I have been slacking in keeping up with my log. I will try to update
it today. I have been busy with school so I have mainly kept to 40
minutes a day on the tread mill doing what I call heart rate fartlek. I
have simplified it a bit. Here is what I do:
Start at 7.5 mph (8 min pace) and run until my heart rate gets up to 120 bpm.
Short rest, then 8.0 (7:30 min pace) until 130 bpm
Short
rest, then 8.5 (7 min pace) until heart rate stops going any higher.
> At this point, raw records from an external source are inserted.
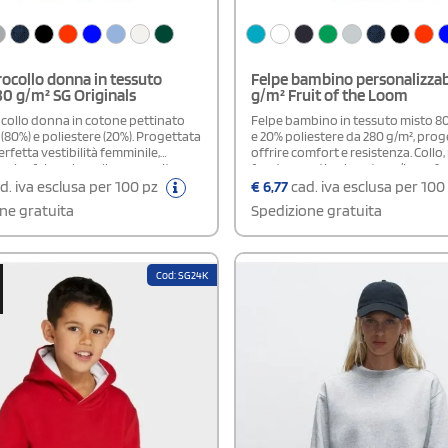
rocollo donna in tessuto
Felpe bambino personalizzab
0 g/m² SG Originals
g/m² Fruit of the Loom
ocollo donna in cotone pettinato
Felpe bambino in tessuto misto 8
(80%) e poliestere (20%). Progettata
e 20% poliestere da 280 g/m², prog
rfetta vestibilità femminile,
offrire comfort e resistenza. Collo, 
ssica felpa girocollo con cuciture
fondo a costine in cotone/Lycra®
estremamente versatile. Il taglio e le
mantengono la forma nel tempo, 
d. iva esclusa per 100 pz
€
6,77
cad. iva esclusa per 100
 qualità, in particolare la costina sul
fettuccia in jersey tono su tono da
ne gratuita
Spedizione gratuita
 polsini e sull'orlo, offrono comfort e
spalla aggiunge robustezza. Un c
o che mantenga la sua forma più a
taglio classico, ideale per l’uso qu
tificazione: OEKO-TEX® standard
ex Member Disponibile versione
Cod: SG24K
ambino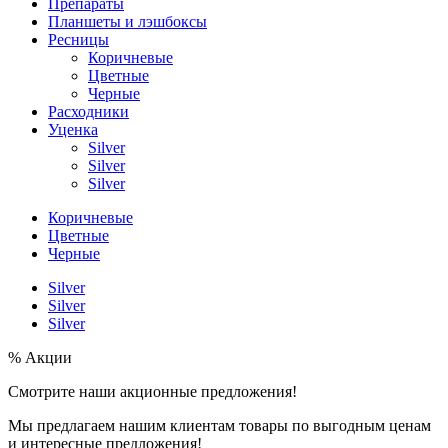
Препараты
Планшеты и лэшбоксы
Ресницы
Коричневые
Цветные
Черные
Расходники
Уценка
Silver
Silver
Silver
Коричневые
Цветные
Черные
Silver
Silver
Silver
% Акции
Смотрите наши акционные предложения!
Мы предлагаем нашим клиентам товары по выгодным ценам
и интересные предложения!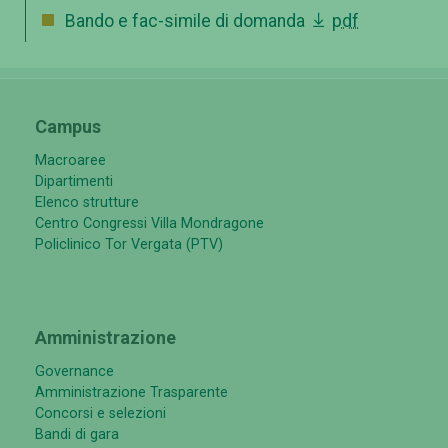
Bando e fac-simile di domanda
pdf
Campus
Macroaree
Dipartimenti
Elenco strutture
Centro Congressi Villa Mondragone
Policlinico Tor Vergata (PTV)
Amministrazione
Governance
Amministrazione Trasparente
Concorsi e selezioni
Bandi di gara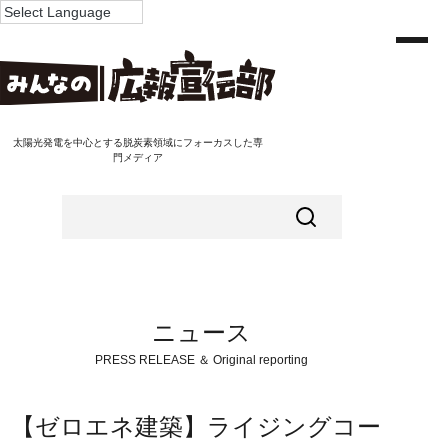
太陽光発電を中心とする脱炭素領域にフォーカスした専
門メディア
ニュース
PRESS RELEASE ＆ Original reporting
【ゼロエネ建築】ライジングコー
This point is between 137 and 139 (I consider myself fairly fit when I
can run 7 min pace with my hr below 140 bpm.
Short rest, then 9.0 (6:40 min pace) until 140 bpm
Short rest, then 9.5 (6:18 min pace) until 140 bpm
Short rest, then 10.0 (6 min pace) until 140 bpm
Short rest, staying at 10.0 (6 min pace) until 141 bpm
Stay
at 6 min pace working my hr gradually up to 158 (my threshold) by the
end. This of course requires longer and longer running intervals at 6
min pace and very short rest intervals.
I am bumping it up to 10.2 because at 10.0, I can just about run constantly and keep my hr below 160.
My plan is over the next several weeks/months to work my maximum pace down to 5:20 pace. Maybe by the spring.